Il paesaggio italiano negli ultimi 150 anni ha subito molte trasformazioni che hanno modificato tutte le sue caratteristiche. Dopo una iniziale riduzione, dal 1920 ad oggi, l'estensione dei boschi italiani è quasi raddoppiata, mentre nello stesso periodo è stata persa circa la metà dei terreni coltivati. L'aumento del bosco è avvenuto soprattutto nelle regioni di montagna e collina, dove si trovavano il 68% dei terreni coltivati, con ben il 45% in montagna e si accompagna quindi ad un aumento delle specie vegetali a carattere forestale, associate ai sistemi naturali o seminaturali.
Il fenomeno è dovuto in gran parte all'abbandono delle montagne e delle campagne e alla riconquista di pascoli e campi da parte della vegetazione forestale. Le foreste italiane si trovano oggi in uno dei momenti di massima espansione rispetto agli ultimi due secoli e non sono in atto processi di deforestazione, che incidono in modo significativo sul trend nazionale. L'aumento dei territori riconquistati dai boschi è stato però accompagnato dalla semplificazione delle strutture forestali, dovuta alla sospensione della pratiche colturali tradizionali, e da una semplificazione del mosaico paesistico.
Le aree agricole sono state coinvolte da almeno tre grandi processi legati alla vegetazione forestale. Il primo è consistito nell'abbandono delle aree marginali, favorendo fenomeni di imboschimento spontaneo o artificiale e cancellando i paesaggi tradizionali preesistenti.

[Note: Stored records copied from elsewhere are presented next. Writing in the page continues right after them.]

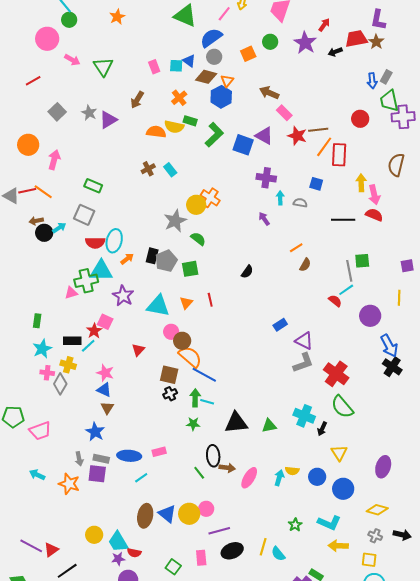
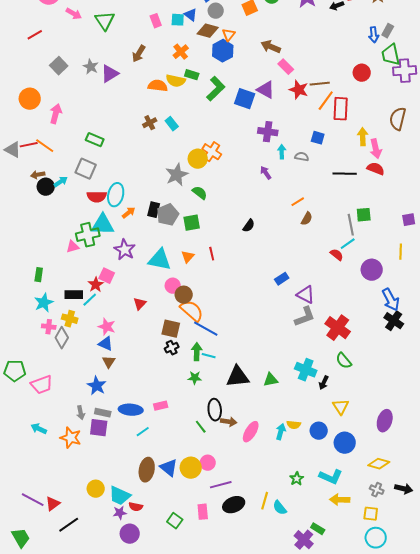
green semicircle: (342, 407) -> (344, 361), size x0.7
cyan trapezoid: (118, 542) -> (120, 496), turned -35

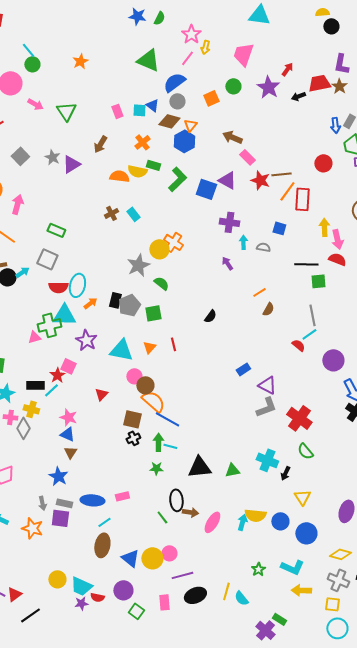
green square: (364, 215) -> (318, 281), moved
yellow semicircle: (294, 425) -> (255, 515), size x1.5
brown ellipse: (147, 470) -> (102, 545), moved
gray cross: (377, 490) -> (338, 580), size x1.5
purple circle: (130, 534) -> (123, 590), moved

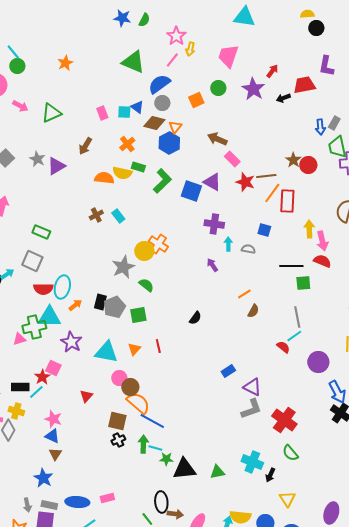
brown star: (339, 86) -> (293, 160), moved
green triangle: (66, 111) -> (51, 113), turned 40
green star: (156, 468) -> (166, 459), moved

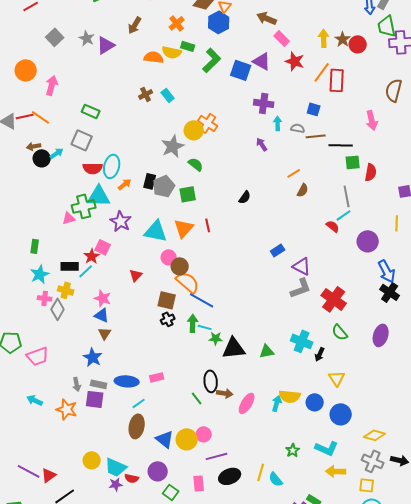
brown line: (266, 176) -> (316, 136), moved
yellow arrow: (309, 229) -> (324, 38), moved
red semicircle: (322, 261) -> (371, 172), moved, turned 78
orange triangle: (134, 349) -> (184, 228), size x1.5
purple ellipse: (331, 513) -> (381, 335), moved

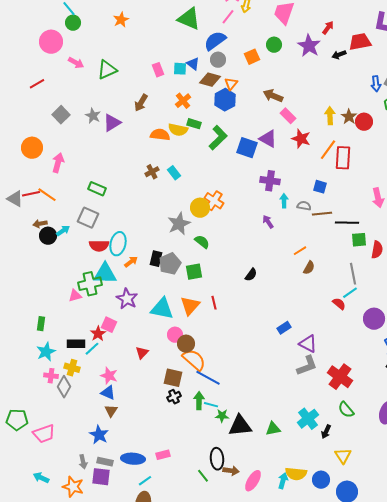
cyan cross: (302, 341) -> (308, 419), turned 30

Il secondo è legato all'estensione delle monocolture con la creazione di grandi accorpamenti, a discapito degli elementi considerati inutili o di ostacolo alla meccanizzazione.
Un terzo fenomeno è stata la specializzazione delle colture che hanno sostituito le colture promiscue con impianti artificiali ad alta densità (es. oliveti, vigneti, frutteti) , o intensivizzato le colture su piccola scala (es. serre, colture orticole, vivai industriali). A tutto ciò si deve aggiungere la perdita di specie (animali e vegetali) associata ai sistemi agrari tradizionali.
Queste trasformazioni hanno anche inciso sulla sostenibilità energetica, nel passato legata al ricorso a risorse e processi endogeni (fissazione dell'azoto atmosferico, controllo biologico ecc.), creando paesaggi autonomi dal punto di vista energetico, in grado, nel caso di stress biotici o abiotici, di mantenere o recuperare facilmente le loro funzioni.
Le superfici a pascolo sono quelle che hanno subito la riduzione maggiore con la quasi totale scomparsa del pascolo arborato, che sussiste solo in alcune aree della Sardegna.
In generale si è assistito a una progressiva omogeneizzazione e semplificazione del paesaggio con una perdita dei caratteri "culturali" che lo hanno storicamente contraddistinto nel contesto europeo e mondiale. Nelle aree abbandonate o marginali, il paesaggio italiano assume caratteri più "naturali" grazie all'espansione dei boschi, nelle aree intensamente coltivate, invece, alla semplificazione spaziale si aggiunge quella degli ordinamenti colturali. Si tratta un processo che interessa non solo l'Italia, ma molti altri paesi europei e il Nord America, il ché conferisce al problema un carattere internazionale.